Across the entries below, please work out how many lines contain the string "القسري" and give only the number.

DATA SHOWN ▸
Start of Block

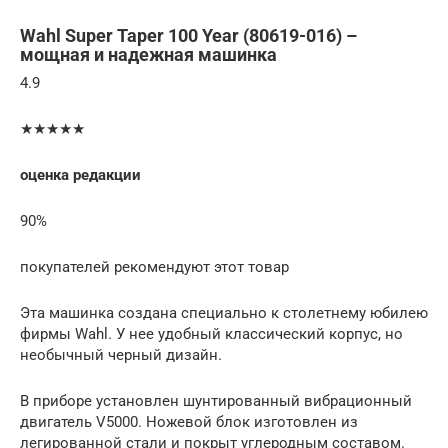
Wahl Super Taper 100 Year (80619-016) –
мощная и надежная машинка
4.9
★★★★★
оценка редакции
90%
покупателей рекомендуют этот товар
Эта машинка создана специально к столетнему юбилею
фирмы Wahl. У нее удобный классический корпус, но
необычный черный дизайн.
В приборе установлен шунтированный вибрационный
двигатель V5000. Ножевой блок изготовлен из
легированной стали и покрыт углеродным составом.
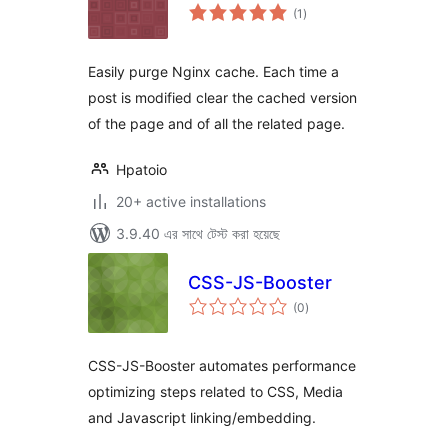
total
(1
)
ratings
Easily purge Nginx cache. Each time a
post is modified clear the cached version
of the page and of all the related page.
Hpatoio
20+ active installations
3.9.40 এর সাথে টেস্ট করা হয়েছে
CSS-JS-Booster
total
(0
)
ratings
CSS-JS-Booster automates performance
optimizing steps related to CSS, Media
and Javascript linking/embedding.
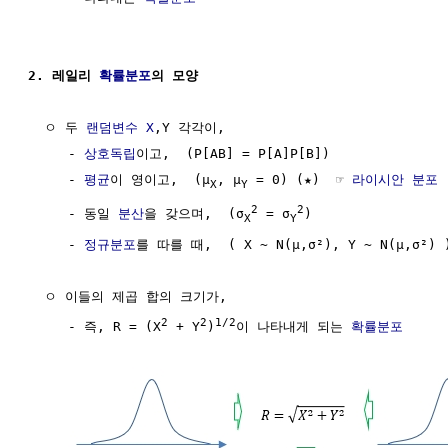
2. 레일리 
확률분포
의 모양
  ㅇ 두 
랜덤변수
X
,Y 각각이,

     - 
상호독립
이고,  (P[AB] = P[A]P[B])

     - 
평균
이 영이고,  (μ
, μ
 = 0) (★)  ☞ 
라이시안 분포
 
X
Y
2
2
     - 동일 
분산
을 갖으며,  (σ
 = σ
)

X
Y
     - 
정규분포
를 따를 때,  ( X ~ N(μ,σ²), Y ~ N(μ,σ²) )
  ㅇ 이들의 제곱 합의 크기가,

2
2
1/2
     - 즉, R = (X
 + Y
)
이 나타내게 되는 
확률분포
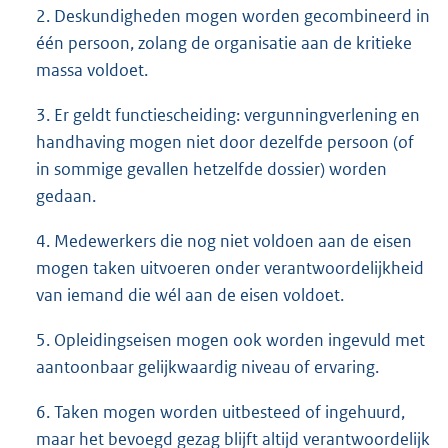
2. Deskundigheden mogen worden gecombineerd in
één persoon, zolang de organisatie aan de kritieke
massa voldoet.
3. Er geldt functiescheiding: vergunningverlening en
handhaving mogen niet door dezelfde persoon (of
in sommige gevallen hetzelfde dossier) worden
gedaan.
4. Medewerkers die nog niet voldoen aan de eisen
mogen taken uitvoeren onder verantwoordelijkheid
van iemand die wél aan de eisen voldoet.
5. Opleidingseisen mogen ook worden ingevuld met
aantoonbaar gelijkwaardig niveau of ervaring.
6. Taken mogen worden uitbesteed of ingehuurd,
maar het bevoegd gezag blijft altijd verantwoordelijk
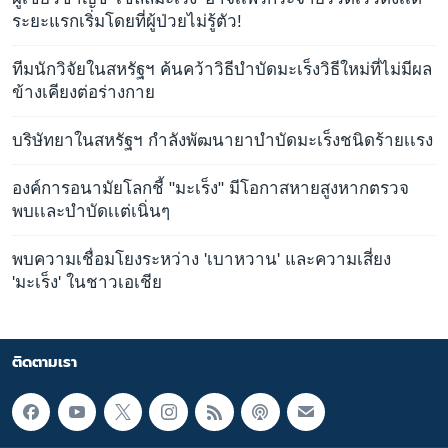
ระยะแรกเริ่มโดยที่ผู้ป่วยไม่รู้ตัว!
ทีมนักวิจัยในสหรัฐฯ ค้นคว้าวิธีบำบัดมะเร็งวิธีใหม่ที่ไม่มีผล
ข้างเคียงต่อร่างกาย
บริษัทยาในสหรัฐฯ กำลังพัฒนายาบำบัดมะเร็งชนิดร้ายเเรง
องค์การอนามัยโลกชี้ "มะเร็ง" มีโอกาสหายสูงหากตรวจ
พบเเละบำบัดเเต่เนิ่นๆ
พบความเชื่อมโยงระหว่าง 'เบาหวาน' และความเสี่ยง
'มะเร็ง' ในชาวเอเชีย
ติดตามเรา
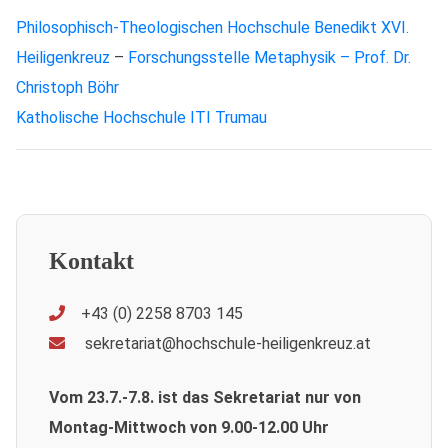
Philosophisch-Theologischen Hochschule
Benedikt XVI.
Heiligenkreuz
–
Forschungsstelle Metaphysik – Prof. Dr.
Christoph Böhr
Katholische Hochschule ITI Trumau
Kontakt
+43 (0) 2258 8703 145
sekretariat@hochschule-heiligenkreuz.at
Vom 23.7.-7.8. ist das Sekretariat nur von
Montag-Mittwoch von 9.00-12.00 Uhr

End of Block
Start of Block

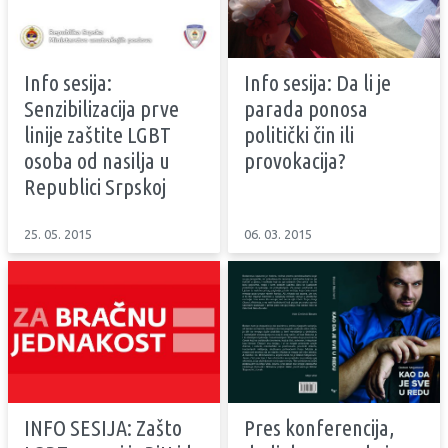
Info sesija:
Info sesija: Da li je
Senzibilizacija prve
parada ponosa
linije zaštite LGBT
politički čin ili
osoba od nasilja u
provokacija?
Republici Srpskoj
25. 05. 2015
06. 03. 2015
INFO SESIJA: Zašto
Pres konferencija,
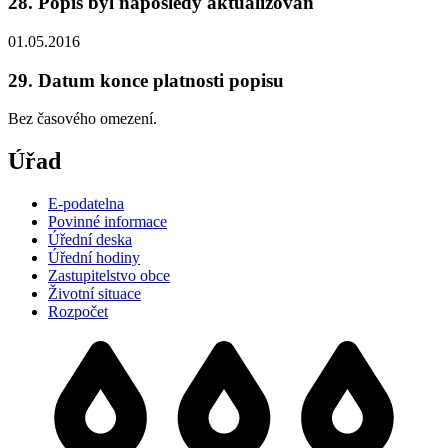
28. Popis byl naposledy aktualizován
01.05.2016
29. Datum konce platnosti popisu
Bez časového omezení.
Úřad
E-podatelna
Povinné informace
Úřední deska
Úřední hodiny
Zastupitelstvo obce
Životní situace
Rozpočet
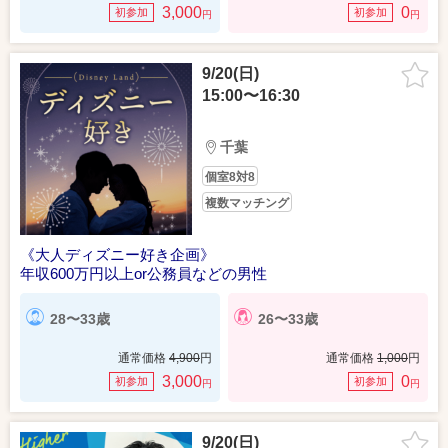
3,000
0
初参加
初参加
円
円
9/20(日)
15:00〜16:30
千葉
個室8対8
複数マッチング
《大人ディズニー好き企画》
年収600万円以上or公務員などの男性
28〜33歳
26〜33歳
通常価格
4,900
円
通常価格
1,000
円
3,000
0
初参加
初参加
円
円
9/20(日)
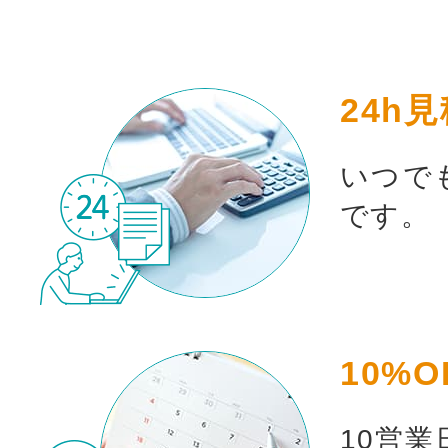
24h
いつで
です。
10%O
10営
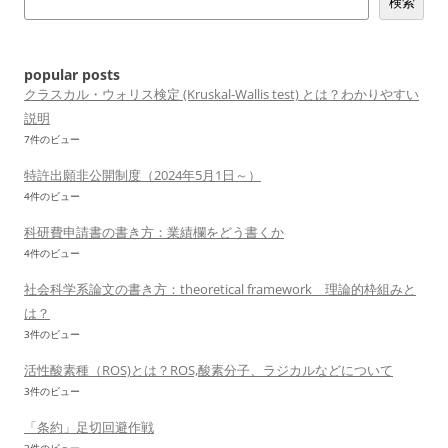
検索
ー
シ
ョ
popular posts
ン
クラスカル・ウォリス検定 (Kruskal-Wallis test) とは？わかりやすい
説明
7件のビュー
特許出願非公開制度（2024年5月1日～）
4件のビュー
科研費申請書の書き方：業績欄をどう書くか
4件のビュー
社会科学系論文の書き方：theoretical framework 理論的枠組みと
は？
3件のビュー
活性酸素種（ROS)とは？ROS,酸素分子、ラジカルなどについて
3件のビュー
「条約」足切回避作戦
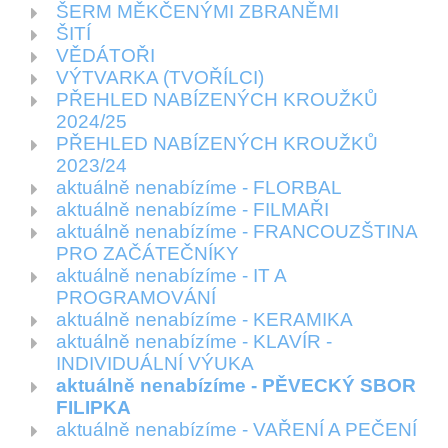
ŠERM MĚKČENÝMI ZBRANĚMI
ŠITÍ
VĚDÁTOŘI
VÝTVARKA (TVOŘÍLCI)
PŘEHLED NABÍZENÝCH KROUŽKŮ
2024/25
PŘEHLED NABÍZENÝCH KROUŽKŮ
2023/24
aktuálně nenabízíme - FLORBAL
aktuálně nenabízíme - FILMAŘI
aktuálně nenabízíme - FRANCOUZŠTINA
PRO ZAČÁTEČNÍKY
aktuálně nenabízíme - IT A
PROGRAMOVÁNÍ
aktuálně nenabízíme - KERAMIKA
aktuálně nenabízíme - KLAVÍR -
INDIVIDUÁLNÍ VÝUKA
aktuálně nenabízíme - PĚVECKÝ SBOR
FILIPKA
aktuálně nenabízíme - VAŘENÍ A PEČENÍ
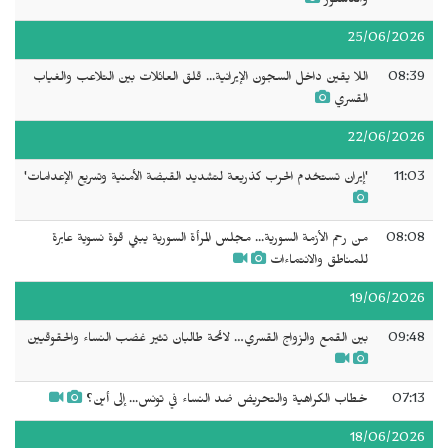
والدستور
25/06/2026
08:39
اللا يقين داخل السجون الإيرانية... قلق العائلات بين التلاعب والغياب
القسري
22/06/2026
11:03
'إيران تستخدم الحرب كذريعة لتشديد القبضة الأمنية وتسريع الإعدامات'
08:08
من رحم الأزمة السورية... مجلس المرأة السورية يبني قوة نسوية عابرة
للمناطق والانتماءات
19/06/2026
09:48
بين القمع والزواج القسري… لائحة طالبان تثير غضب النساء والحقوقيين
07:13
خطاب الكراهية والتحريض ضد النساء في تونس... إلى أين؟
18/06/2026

End of Block
Start of Block

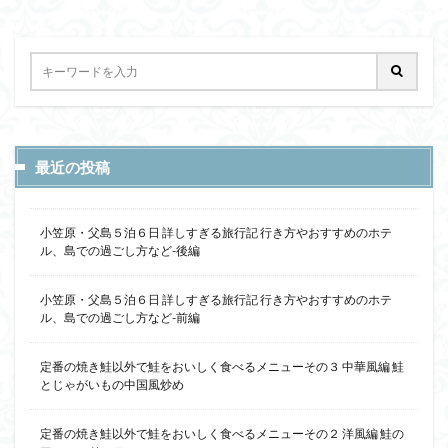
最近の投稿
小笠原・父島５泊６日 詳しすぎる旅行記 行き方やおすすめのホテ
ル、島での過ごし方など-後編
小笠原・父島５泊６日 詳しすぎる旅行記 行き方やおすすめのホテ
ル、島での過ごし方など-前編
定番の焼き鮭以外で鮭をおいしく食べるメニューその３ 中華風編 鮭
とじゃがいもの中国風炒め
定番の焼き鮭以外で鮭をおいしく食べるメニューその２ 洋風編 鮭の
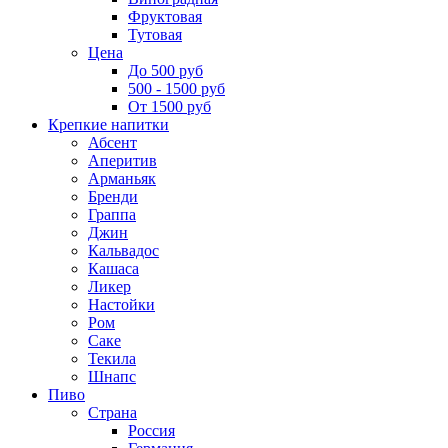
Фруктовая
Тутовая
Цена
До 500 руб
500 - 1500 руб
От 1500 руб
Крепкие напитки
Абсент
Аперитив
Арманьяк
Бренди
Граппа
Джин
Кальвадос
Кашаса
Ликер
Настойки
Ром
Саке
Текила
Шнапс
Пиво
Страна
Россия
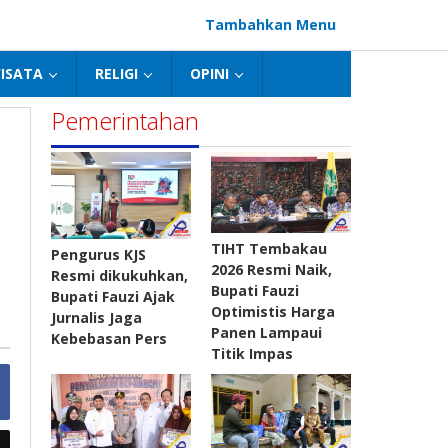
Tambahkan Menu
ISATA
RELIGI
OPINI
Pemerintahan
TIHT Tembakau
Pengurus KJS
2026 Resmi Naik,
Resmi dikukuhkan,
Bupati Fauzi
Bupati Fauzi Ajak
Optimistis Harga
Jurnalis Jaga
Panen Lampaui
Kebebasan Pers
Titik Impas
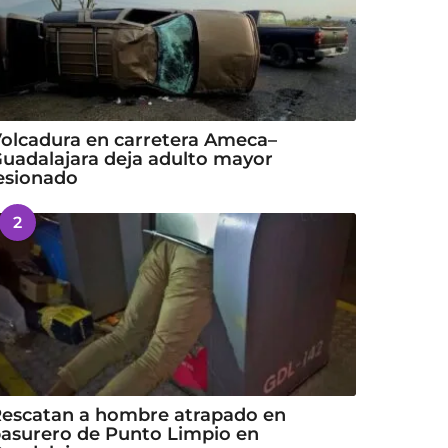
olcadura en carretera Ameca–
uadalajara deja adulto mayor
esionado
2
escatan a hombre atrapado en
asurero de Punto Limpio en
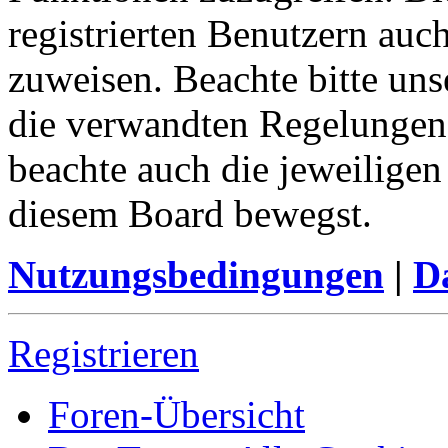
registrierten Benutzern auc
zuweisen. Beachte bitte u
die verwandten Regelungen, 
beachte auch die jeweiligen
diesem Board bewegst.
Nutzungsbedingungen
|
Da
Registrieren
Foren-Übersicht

End of Block

TASK ANSWER ▸ 2